Prompt – In the material beneath, how many lines contain the word "Çorum"? Give the count alone.
+ + +
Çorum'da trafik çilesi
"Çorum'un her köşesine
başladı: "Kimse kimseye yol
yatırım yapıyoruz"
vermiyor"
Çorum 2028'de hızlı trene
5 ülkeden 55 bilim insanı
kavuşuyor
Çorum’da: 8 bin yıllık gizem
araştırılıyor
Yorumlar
+ + +
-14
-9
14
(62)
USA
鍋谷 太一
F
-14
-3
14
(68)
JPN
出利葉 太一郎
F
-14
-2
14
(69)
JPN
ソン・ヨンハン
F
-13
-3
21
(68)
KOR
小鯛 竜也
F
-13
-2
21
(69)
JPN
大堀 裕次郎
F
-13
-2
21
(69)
+ + +
Exercise output – 4